And that, it turns out, is how to dial down some of the “negativity”. Win a couple of games, play some brighter football, sign some useful players. Look like there might be things to be gained, rather than have it all to lose.

Let’s not leap too far ahead, but Tuesday night at Forest Green at last offered steps forward, not another greasy slide back. A Carlisle team provoked by new additions won handsomely.

It means, for the first time since the first month of 2019, that United are in sight of a third straight league victory. Things go well at Mansfield today, and Carlisle make the most of a game in hand, and they might end up closer in points to the play-offs than League Two’s relegation place.

Ludicrous, isn’t it, the fourth tier? Yet this is what people have been saying all along. Just win, now and then, and your outlook can change. Finally United have done so and for that Chris Beech and those involved in reshaping a struggling team can receive some credit.

There are, naturally, warnings from history against complacency. Carlisle, in February 2014, won against Coventry at Northampton to go six points clear of League One danger, and 11 from the bottom, but then fell steeply.

This version of the Blues has not progressed so far that another defeat will not come soon, but early signs are that their winter trading has been more positive and planned than before. Nick Anderton, Elliot Watt, Lewis Alessandra, Joshua Kayode – all ticks so far. Max Hunt, in two appearances, is also still to taste defeat. Omari Patrick, Callum Guy and Marcus Dewhurst now join this set and, if the short-term improvement of the last eight days has any legs at all then Carlisle ought to be fine.

In which case, the mid-season efforts to isolate United’s better qualities and make calls on which players to back (Aaron Hayden a good example) and who to sideline will gain approval. We might, all being well, encounter that rarest of beasts: a Blues campaign that gets better from January. Heavens, we might even, given the 18-month deals recently awarded, have a platform for more considered squad development this summer than last year’s churn.

That, again, would be “positivity”, not the n-word Andrew Jenkins flagged up in his programme notes last weekend. The chairman talked about rebuilding trust, meeting disgruntled fans, the need for everyone to “get behind the club”, that old phrase.

Beech, too, has come into Brunton Park conscious of the cloud. What head coach, entering his first top job, would not wish for a cleaner climate when it comes to the opinions that follows his club around?

Everyone has their parts to play in that, in tone and judgement. And action. If the first step to change is acceptance, the next is doing something about it, and where Carlisle United in 2020 is concerned those running the show must recognise that the past usually informs the present, and that people will always want evidence of improvement before they will properly believe in it.

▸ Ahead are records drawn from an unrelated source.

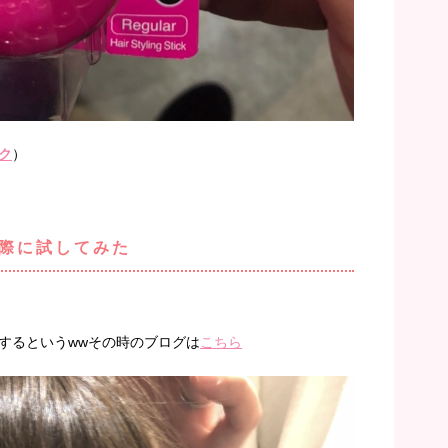
ク
）
際に試してみた
するというwwその時のブログは
こちら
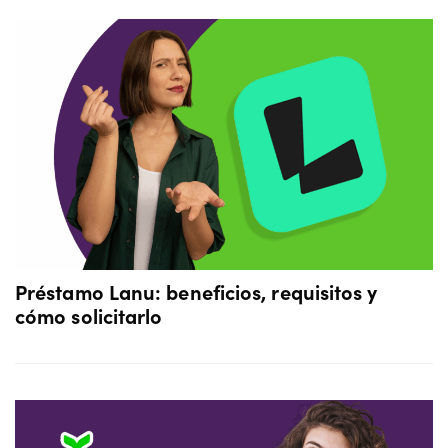
Préstamo Lanu: beneficios, requisitos y
cómo solicitarlo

Hence back-to-back wins finally generating thoughts that Carlisle may not, after all, be staggering towards non-league. Hence this month’s recruitment - which surely implies the freer use of available funds - offering sunnier glimpses. Hence supporters, next, hoping the backstairs talk of “succession” will eventually produce substance, after an era of false and at times farcical dawns.

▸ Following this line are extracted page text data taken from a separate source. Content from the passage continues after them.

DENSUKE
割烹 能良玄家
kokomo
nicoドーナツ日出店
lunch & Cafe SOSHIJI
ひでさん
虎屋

With different influences now, notably Edinburgh Woollen Mill’s, there appears a greater likelihood of structural change. Those close to the core say it will be different this time; they may be right.

When, though, CUOSC’s briefing, with its hint at “a flurry of activity”, was shared last weekend, the response from many – “We’ll believe it when we see it” – should have caught no-one out. That cynicism has been fostered by debacles and drift.

Crowds have fallen this season because United have struggled, and also because it has been hard for many to “trust” the old set-up to make things better. Assessing the new hand of EWM has certainly been possible, by inspecting the changes within, but not entirely, given they have not yet taken a thorough mission statement to the fanbase.

In a football sense, Carlisle had, before Tuesday, got themselves in a position where they had not achieved back-to-back league victories for 12 months. If that is the picture, then, yes, there probably would be some “negativity”. When your next win is presumed to be your last for a while, it will be asked: what on earth is going on to make things so bad?

Due respect to Beech, then, for lifting that particular weight in the last few days, and for the apparent steps in the market. The hierarchy, now the transfer window has closed, could also go onto the front foot in other ways. They could explain their thinking, broadly, over the Jarrad Branthwaite windfall, for example. They can have more of the sort of conversations with everyone – not just representative groups, and not only in forums, or when asked – about direction, and detail, the kind which do owners like Accrington’s Andy Holt no harm.

Those of us whose job it is to transmit and challenge this can also do so with open minds. In the meantime, as 97 fans with jaded eyes returning from Gloucestershire on Wednesday morning would tell you, it’s amazing how cheerier the world feels when you suddenly have a team capable of winning 4-1 away.